Yenilenebilir enerji kullanımının, dünyanın karşı karşıya kaldığı çevre felaketinin önlenmesi için bir alternatif ve karbon salınımını azaltmaya yönelik önemli bir adım olmasının da önemine değinen Başbakan Yıldırım, şunları kaydetti:
“Bugün maalesef hava kirliliği, küresel ısınma, iklim değişikliği ve su seviyesinin yükselmesi gibi dünyamızı tehdit eden birçok konu var. Bu tehlikeli gidişe ‘dur’ demenin ve bu durumun tersine çevrilmesinin yolu da daha çok çevreci projelere ağırlık vermekten geçiyor. Örneğin geçtiğimiz 15 yıl içerisinde ülkemizde inşa edilen 20 bin kilometrelik bölünmüş yolların çevreye karbondioksit, egzoz gazı salımı açısından 3,5 milyon tonluk bir azaltma sağladığını burada ifade etmek isterim. Bu ve buna benzer çevreci projeler, dünyanın gelecekte en büyük baş belası olan çevre felaketinin önlenmesi içinde çok ciddi atılmış adımlar olacaktır.”
“KAYITSIZ KALMAMIŞTIR”
Yıldırım, Türkiye olarak yapılan her yatırımda bir yandan geleceği teminat altına alma, bir yandan da Türkiye’yi adım adım inşa etme hedefiyle hareket ettiklerini ifade etti.

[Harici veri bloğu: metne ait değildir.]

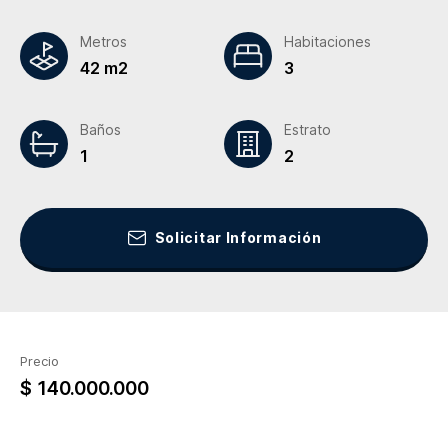
Metros
Habitaciones
42 m2
3
Baños
Estrato
1
2
Solicitar Información
Precio
$ 140.000.000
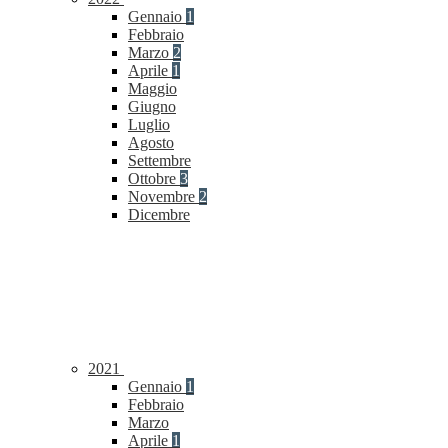
Gennaio
1
Febbraio
Marzo
2
Aprile
1
Maggio
Giugno
Luglio
Agosto
Settembre
Ottobre
3
Novembre
2
Dicembre
2021
Gennaio
1
Febbraio
Marzo
Aprile
1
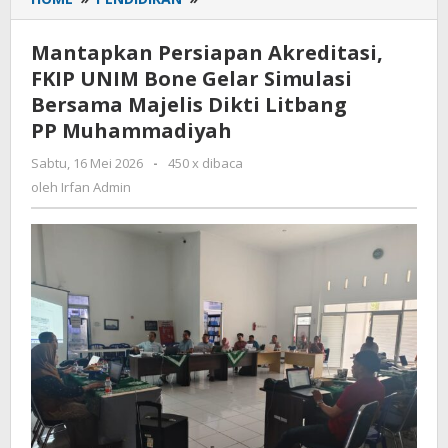
Persiapan
Akreditasi,
Mantapkan Persiapan Akreditasi,
FKIP
FKIP UNIM Bone Gelar Simulasi
UNIM
Bersama Majelis Dikti Litbang
Bone
Gelar
PP Muhammadiyah
Simulasi
Sabtu, 16 Mei 2026
oleh
-
450 x dibaca
Bersama
Irfan
oleh
Irfan Admin
Majelis
Admin
Dikti
Litbang
PP Muhammadiyah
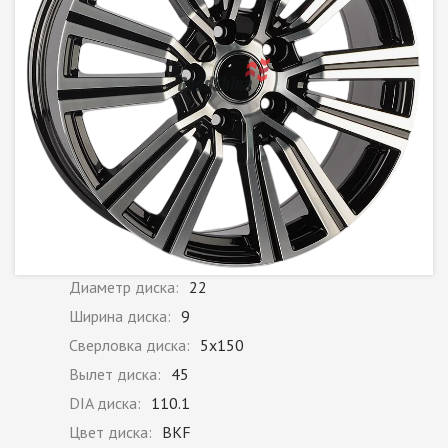
Диаметр диска:
22
Ширина диска:
9
Сверловка диска:
5x150
Вылет диска:
45
DIA диска:
110.1
Цвет диска:
BKF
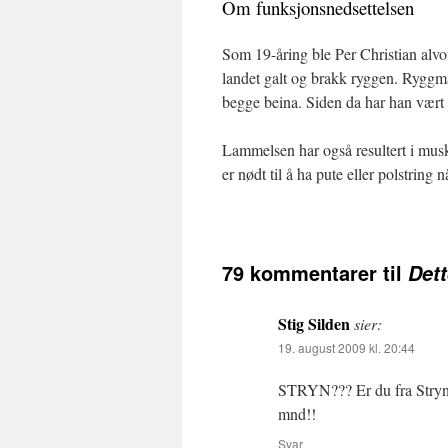
Om funksjonsnedsettelsen
Som 19-åring ble Per Christian alvor
landet galt og brakk ryggen. Ryggmar
begge beina. Siden da har han vært 
Lammelsen har også resultert i muske
er nødt til å ha pute eller polstring 
79 kommentarer til
Dett
Stig Silden
sier:
19. august 2009 kl. 20:44
STRYN??? Er du fra Stryn 
mnd!!
Svar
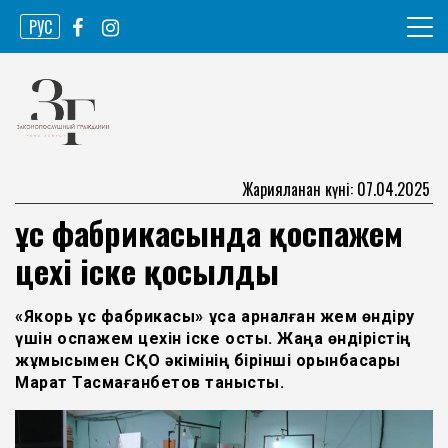
Skip
РУС
to
content
Ақпарат агенттігі
Законопослушный гражданин
Жарияланған күні: 07.04.2025
Құс фабрикасында қоспажем
цехі іске қосылды
«Якорь құс фабрикасы» құсқа арналған жем өндіру
үшін қоспажем цехін іске қосты. Жаңа өндірістің
жұмысымен СҚО әкімінің бірінші орынбасары
Марат Тасмағанбетов танысты.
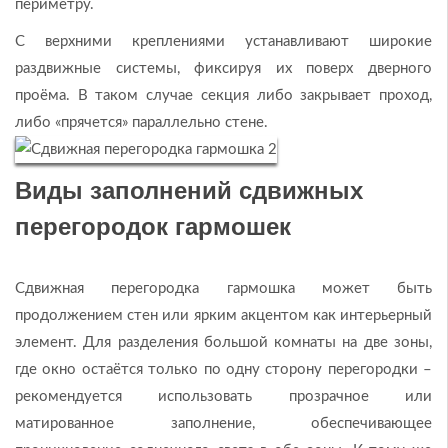
периметру.
С верхними креплениями устанавливают широкие
раздвижные системы, фиксируя их поверх дверного
проёма. В таком случае секция либо закрывает проход,
либо «прячется» параллельно стене.
Виды заполнений сдвижных
перегородок гармошек
Сдвижная перегородка гармошка может быть
продолжением стен или ярким акцентом как интерьерный
элемент. Для разделения большой комнаты на две зоны,
где окно остаётся только по одну сторону перегородки –
рекомендуется использовать прозрачное или
матированное заполнение, обеспечивающее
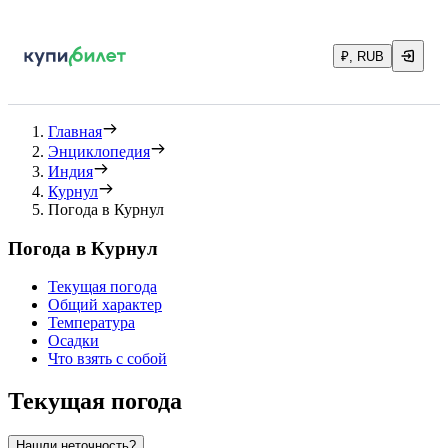
₽, RUB
Главная
Энциклопедия
Индия
Курнул
Погода в Курнул
Погода в Курнул
Текущая погода
Общий характер
Температура
Осадки
Что взять с собой
Текущая погода
Нашли неточность?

15 yıldır atıkları kontrol altına almak için “sıfır atık” hedefiyle çalıştıklarını ve bu konuda ciddi projeler hayata geçirdiklerini kaydeden Yıldırım, “Küresel iklim değişikliği ile mücadele için şimdiden 2030 yol haritamızı belirledik. 2030 yılında 246 milyon ton, 2012-2030 yılları arasında ise toplamda 1 milyar 920 milyon ton sera gazı emisyonu önlenmiş olacak.” dedi.
Yıldırım, yakın gelecekte şu anda toplu taşımada kullanılan elektrikli ulaşım araçlarının çok daha yaygınlaşacağını, elektrikli otomobillerin sektörde yerini almaya başladığını ifade etti. Yıldırım, şöyle devam etti:
“Güneş ve rüzgar başta olmak üzere yenilenebilir enerji kaynaklarından elektrik üretimi… Bu teknolojilere daha güçlü ve daha hızlı bir uyum sağlayacağız. Yenilenebilir enerji kullanımının artımıyla birlikte karbon salınımında da önemli bir azalma olacak. Devreye alacağımız güneş ve enerji santralleriyle dünyanın karşılaştığı, karşılaşacağı bu tehlikelerle mücadelede ülke olarak üzerimize düşeninin daha fazlasını yapmış oluyoruz.
Türkiye bugüne kadar insanlığı ve insanlığın geleceğini ilgilendiren hiçbir küresel ve bölgesel soruna kayıtsız kalmamıştır. Gelecek nesilleri ilgilendiren böylesine önemli bir konuda da asla kayıtsız kalamazdık.”
Temeli atılan ve toplam tutarı 500 milyon dolar olan tesis hakkında da bilgi veren Yıldırım, bu merkezde başta yüksek nitelikli mühendisler ve araştırmacılar olmak toplam bin kişinin istihdam edileceğini bildirdi.
Yıldırım, buranın aynı zamanda yeni enerji teknolojilerinin kusursuz bir şekilde yerli ve milli üretime dönüşeceği bir okul halini alacağını kaydetti.